Eric Wieser (Sep 25 2023 at 23:29):

(force-pushing away my cherry-pick of your change is fine)

Scott Morrison (Sep 25 2023 at 23:30):

No hurry. @Joachim Breitner's lean4#2577 may not happen quickly, in any case.

Eric Wieser (Sep 25 2023 at 23:30):

(relatedly, a review of #7237 would substantially decrease the size of that PR)

Eric Wieser (Sep 25 2023 at 23:31):

I assume you mean lean4#2577?

Joachim Breitner (Sep 26 2023 at 11:23):

I pushed a CPS’sed and thus tail-recursive implementation of Trie.mapArray to #7244… but it still overflows the stack.
It says “interpreter stacktrace” – does the interpreter not perform tail-calls without using stack space?
And is it expected that there is an interpreter involved, shouldn’t this be using compiled code?

Mario Carneiro (Sep 26 2023 at 11:31):

Is there a need for this to be monadic?

Mario Carneiro (Sep 26 2023 at 11:33):

CPS'ing this function doesn't help, you still will get a giant stack when evaluating the closure you have built up

Joachim Breitner (Sep 26 2023 at 11:33):

No, but switching to a pure mapArray didn’t help, Scott tried that already (see https://leanprover.zulipchat.com/#narrow/stream/287929-mathlib4/topic/CI.20failure.20when.20building.20MathlibExtras/near/392674332)

Joachim Breitner (Sep 26 2023 at 11:34):

Hmm, I see. I was expecting that if each closure itself continues in a tail-recursive way, no stack would be used.

Joachim Breitner (Sep 26 2023 at 11:34):

(Of course, the nested closures would be giant on the heap, but that’s heap space then.)

Mario Carneiro (Sep 26 2023 at 11:34):

this is the interpreter stack we're talking about, it's already "on the heap"

Joachim Breitner (Sep 26 2023 at 11:35):

So the interpreter doesn’t do tail-call optimization?

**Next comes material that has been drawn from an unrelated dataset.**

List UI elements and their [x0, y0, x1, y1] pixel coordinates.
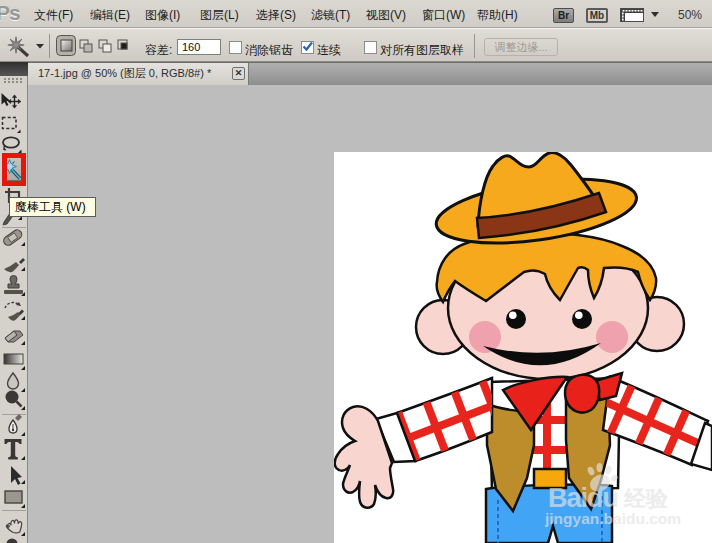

Mario Carneiro (Sep 26 2023 at 11:35):

I ... don't think so?

Mario Carneiro (Sep 26 2023 at 11:36):

the compiler is the one that does TCO

Mario Carneiro (Sep 26 2023 at 11:36):

including the byte code compiler which prepares things for the interpreter

Joachim Breitner (Sep 26 2023 at 11:37):

Ok, then I was too optimistic :-)

Joachim Breitner (Sep 26 2023 at 11:38):

But what about the other question: Why is this interpreted, and not compiled? Should it be that way?

Mario Carneiro (Sep 26 2023 at 11:39):

why would it be compiled? Isn't it just an #eval in MathlibExtras?

Joachim Breitner (Sep 26 2023 at 11:40):

(It seems that In src/library/compiler/ir_interpreter.cpp has support for non-mutual tail-recursion, but no other mentions of tail in that file.)

Joachim Breitner (Sep 26 2023 at 11:43):

I am still ignorant of when things are evaluated/executed how :-).
Maybe again optimistically, I’d assume it would use compiled code when evaluating imported things – the intepreter code says “Whenever possible, we try to switch to native code by checking for the mangled symbol”

So if we’d rewrite that from being an #eval to a proper executable that loads Mathlib from it’s main function it would be using compiled?

Joachim Breitner (Sep 26 2023 at 11:43):

Would it make a difference whether Trie.mapArray is defined in mathlib, std or init?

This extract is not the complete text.